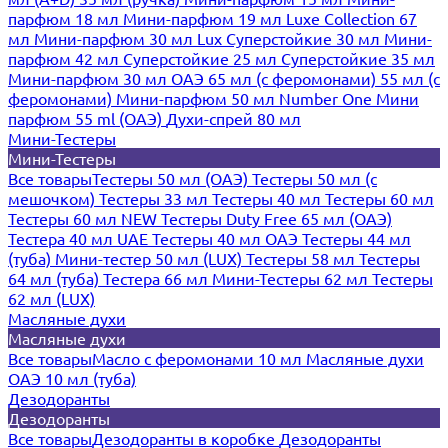
парфюм 18 мл
Мини-парфюм 19 мл
Luxe Collection 67
мл
Мини-парфюм 30 мл Lux
Суперстойкие 30 мл
Мини-
парфюм 42 мл
Суперстойкие 25 мл
Суперстойкие 35 мл
Мини-парфюм 30 мл ОАЭ
65 мл (с феромонами)
55 мл (с
феромонами)
Мини-парфюм 50 мл Number One
Мини
парфюм 55 ml (ОАЭ)
Духи-спрей 80 мл
Мини-Тестеры
Мини-Тестеры
Все товары
Тестеры 50 мл (ОАЭ)
Тестеры 50 мл (с
мешочком)
Тестеры 33 мл
Тестеры 40 мл
Тестеры 60 мл
Тестеры 60 мл NEW
Тестеры Duty Free 65 мл (ОАЭ)
Тестера 40 мл UAE
Тестеры 40 мл ОАЭ
Тестеры 44 мл
(туба)
Мини-тестер 50 мл (LUX)
Тестеры 58 мл
Тестеры
64 мл (туба)
Тестера 66 мл
Мини-Тестеры 62 мл
Тестеры
62 мл (LUX)
Масляные духи
Масляные духи
Все товары
Масло с феромонами 10 мл
Масляные духи
ОАЭ 10 мл (туба)
Дезодоранты
Дезодоранты
Все товары
Дезодоранты в коробке
Дезодоранты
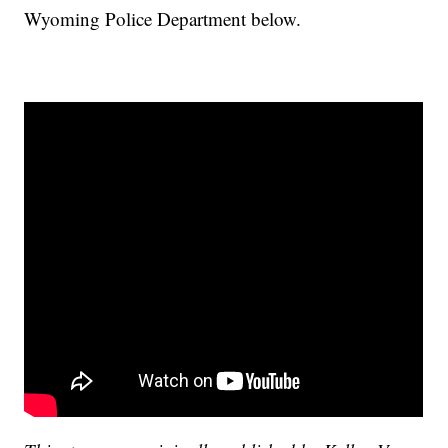
Wyoming Police Department below.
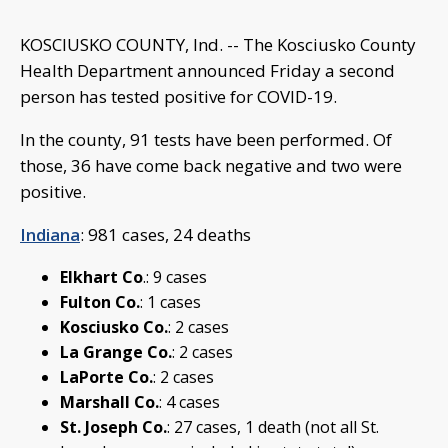
KOSCIUSKO COUNTY, Ind. -- The Kosciusko County
Health Department announced Friday a second
person has tested positive for COVID-19.
In the county, 91 tests have been performed. Of
those, 36 have come back negative and two were
positive.
Indiana
: 981 cases, 24 deaths
Elkhart Co
.: 9 cases
Fulton Co.
: 1 cases
Kosciusko Co.
: 2 cases
La Grange Co.
: 2 cases
LaPorte Co.
: 2 cases
Marshall Co.
: 4 cases
St. Joseph Co.
: 27 cases, 1 death (not all St.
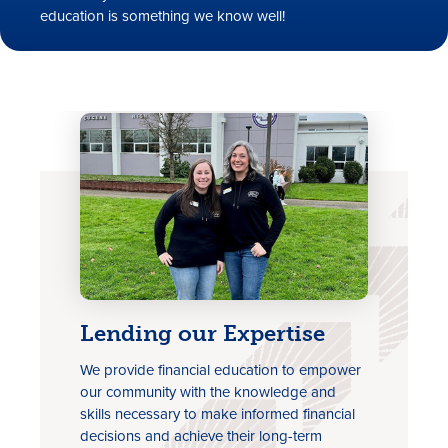
education is something we know well!
Rates
Locations
Contact Us
Become a Member
Lending our Expertise
We provide financial education to empower
Register for Digital Banking
our community with the knowledge and
En español
skills necessary to make informed financial
decisions and achieve their long-term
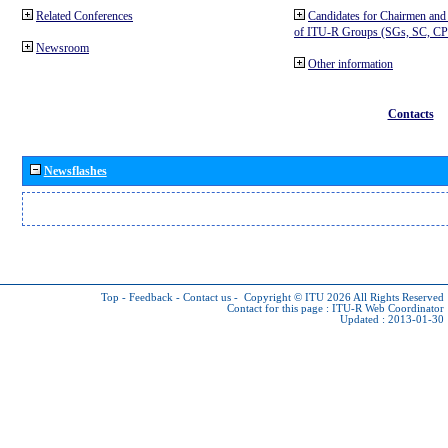
Related Conferences
Candidates for Chairmen and
of ITU-R Groups (SGs, SC, 
Newsroom
Other information
Contacts
Newsflashes
Top
-
Feedback
-
Contact us
-
Copyright © ITU 2026
All Rights Reserved
Contact for this page :
ITU-R Web Coordinator
Updated : 2013-01-30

================================

ACTIVITY:
If a line in the records above holds the string "парфюм", copy it.

EXERCISE RESULT:
парфюм 18 мл
Мини-парфюм 19 мл
Мини-парфюм 30 мл Lux
парфюм 42 мл
Мини-парфюм 30 мл ОАЭ
Мини-парфюм 50 мл Number One
парфюм 55 ml (ОАЭ)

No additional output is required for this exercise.